Dataset records:
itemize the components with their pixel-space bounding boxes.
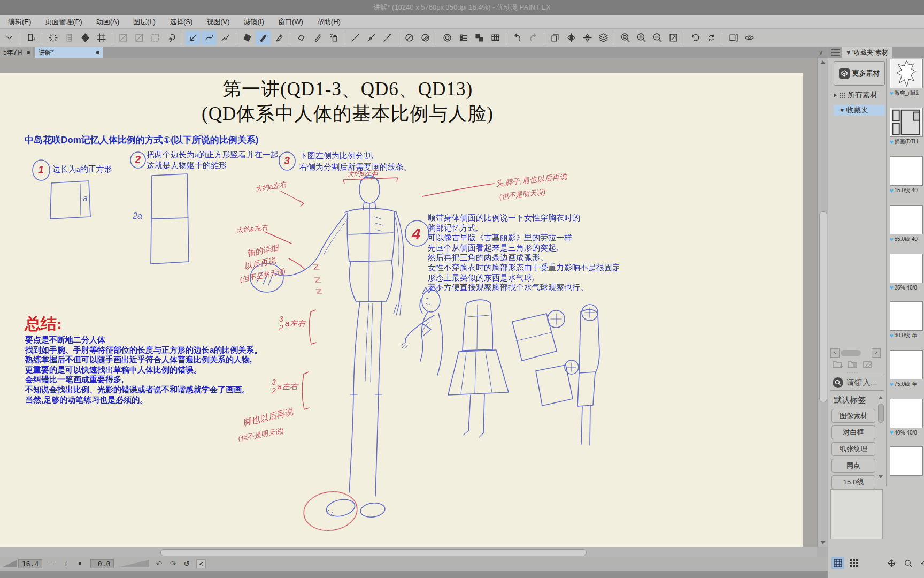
zoom-in-icon[interactable]: [634, 31, 649, 45]
object-icon[interactable]: [78, 31, 93, 45]
menu-item[interactable]: 图层(L): [126, 17, 163, 27]
redo-icon[interactable]: [526, 31, 541, 45]
frame-icon[interactable]: [726, 31, 741, 45]
rotate-cw-button[interactable]: ↷: [168, 560, 177, 568]
eraser-icon[interactable]: [240, 31, 255, 45]
menu-item[interactable]: 滤镜(I): [237, 17, 271, 27]
zoom-slider[interactable]: [2, 560, 17, 567]
tag-button[interactable]: 15.0线: [831, 475, 875, 489]
scroll-right-icon[interactable]: >: [872, 348, 881, 358]
view-eye-icon[interactable]: [742, 31, 757, 45]
rotate-ccw-icon[interactable]: [688, 31, 703, 45]
marker-icon[interactable]: [310, 31, 325, 45]
scroll-up-icon[interactable]: [879, 396, 883, 399]
line-b-icon[interactable]: [380, 31, 395, 45]
scroll-down-icon[interactable]: [818, 538, 828, 547]
menu-item[interactable]: 编辑(E): [1, 17, 38, 27]
film-icon[interactable]: [488, 31, 503, 45]
reset-rotation-button[interactable]: ↺: [182, 560, 191, 568]
folder-list-scrollbar[interactable]: < >: [830, 348, 884, 358]
marquee-icon[interactable]: [148, 31, 163, 45]
deco-pen-icon[interactable]: [364, 31, 379, 45]
material-item[interactable]: ♥15.0线 40: [890, 156, 924, 194]
undo-icon[interactable]: [510, 31, 525, 45]
toolbar-overflow-chevron-icon[interactable]: ∨: [816, 48, 826, 57]
tone-icon[interactable]: [472, 31, 487, 45]
curve-icon[interactable]: [202, 31, 217, 45]
material-item[interactable]: ♥40% 40/0: [890, 399, 924, 436]
tab-document-2-active[interactable]: 讲解*: [35, 47, 103, 58]
vertical-scroll-thumb[interactable]: [819, 211, 827, 402]
tree-item-all-materials[interactable]: 所有素材: [834, 90, 885, 101]
canvas-horizontal-scrollbar[interactable]: [0, 547, 817, 557]
delete-folder-icon[interactable]: [848, 360, 858, 369]
chevron-down-icon[interactable]: [2, 31, 17, 45]
collapse-button[interactable]: <: [196, 559, 206, 568]
duplicate-icon[interactable]: [548, 31, 563, 45]
menu-item[interactable]: 视图(V): [199, 17, 236, 27]
burst-icon[interactable]: [45, 31, 60, 45]
panel-menu-icon[interactable]: [831, 49, 840, 56]
thumbnail-view-icon[interactable]: [848, 557, 860, 569]
material-search-input[interactable]: 请键入...: [830, 375, 884, 391]
blend-2-icon[interactable]: [418, 31, 433, 45]
new-folder-icon[interactable]: [833, 360, 843, 369]
blend-icon[interactable]: [402, 31, 417, 45]
zoom-out-button[interactable]: −: [48, 560, 56, 568]
airbrush-icon[interactable]: [326, 31, 341, 45]
eraser-small-icon[interactable]: [294, 31, 309, 45]
fountain-pen-icon[interactable]: [272, 31, 287, 45]
horizontal-scroll-thumb[interactable]: [160, 549, 587, 556]
layers-icon[interactable]: [596, 31, 611, 45]
tag-button[interactable]: 网点: [831, 459, 875, 473]
scroll-down-icon[interactable]: [879, 475, 883, 478]
zoom-fit-icon[interactable]: [666, 31, 681, 45]
zoom-panel-icon[interactable]: [902, 557, 914, 569]
rect-select-icon[interactable]: [116, 31, 130, 45]
page-move-icon[interactable]: [61, 31, 76, 45]
more-materials-button[interactable]: 更多素材: [834, 61, 885, 86]
symmetry-icon[interactable]: [580, 31, 595, 45]
menu-item[interactable]: 窗口(W): [271, 17, 310, 27]
grid-view-icon[interactable]: [831, 557, 844, 569]
material-item[interactable]: ♥激突_曲线: [890, 59, 924, 97]
line-a-icon[interactable]: [348, 31, 363, 45]
edit-folder-icon[interactable]: [863, 360, 873, 369]
gradient-icon[interactable]: [456, 31, 471, 45]
oval-icon[interactable]: [440, 31, 455, 45]
menu-item[interactable]: 帮助(H): [310, 17, 348, 27]
material-item[interactable]: ♥55.0线 40: [890, 205, 924, 243]
lasso-icon[interactable]: [164, 31, 179, 45]
material-item[interactable]: ♥75.0线 单: [890, 350, 924, 388]
zoom-out-icon[interactable]: [650, 31, 665, 45]
expand-chevron-icon[interactable]: [834, 93, 837, 97]
pen-icon[interactable]: [256, 31, 271, 45]
material-item[interactable]: ♥插画(DTH: [890, 108, 924, 146]
flip-h-icon[interactable]: [564, 31, 579, 45]
crop-icon[interactable]: [94, 31, 109, 45]
canvas-vertical-scrollbar[interactable]: [817, 58, 828, 547]
scroll-left-icon[interactable]: <: [830, 348, 840, 358]
tag-button[interactable]: 对白框: [831, 425, 875, 439]
zoom-object-icon[interactable]: [618, 31, 633, 45]
zoom-fit-button[interactable]: ■: [75, 561, 84, 566]
rotate-ccw-button[interactable]: ↶: [155, 560, 163, 568]
brightness-icon[interactable]: [918, 557, 924, 569]
panel-tab-favorites[interactable]: ♥ “收藏夹”素材: [842, 47, 892, 58]
canvas-page[interactable]: 第一讲(QD1-3、QD6、QD13) (QD体系中人体的基本比例与人脸) 中岛…: [0, 73, 803, 547]
tag-button[interactable]: 纸张纹理: [831, 442, 875, 456]
ruler-line-icon[interactable]: [186, 31, 201, 45]
material-item[interactable]: [890, 446, 924, 476]
tag-scroll-thumb[interactable]: [878, 404, 884, 423]
scroll-up-icon[interactable]: [818, 58, 828, 66]
menu-item[interactable]: 页面管理(P): [38, 17, 89, 27]
material-item[interactable]: ♥30.0线 单: [890, 301, 924, 339]
folder-scroll-thumb[interactable]: [841, 350, 861, 356]
zoom-in-button[interactable]: +: [61, 560, 70, 568]
tab-document-1[interactable]: 5年7月: [0, 47, 33, 58]
rotation-slider[interactable]: [117, 560, 149, 567]
polyline-icon[interactable]: [218, 31, 233, 45]
rect-select-2-icon[interactable]: [132, 31, 147, 45]
tag-scrollbar[interactable]: [877, 395, 884, 486]
pan-icon[interactable]: [885, 557, 898, 569]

Exercise: Make a list of all lines in the data that contain "rotate".

Problem solution:
rotate-cw-button[interactable]: ↷: [168, 560, 177, 568]
rotate-ccw-icon[interactable]: [688, 31, 703, 45]
rotate-ccw-button[interactable]: ↶: [155, 560, 163, 568]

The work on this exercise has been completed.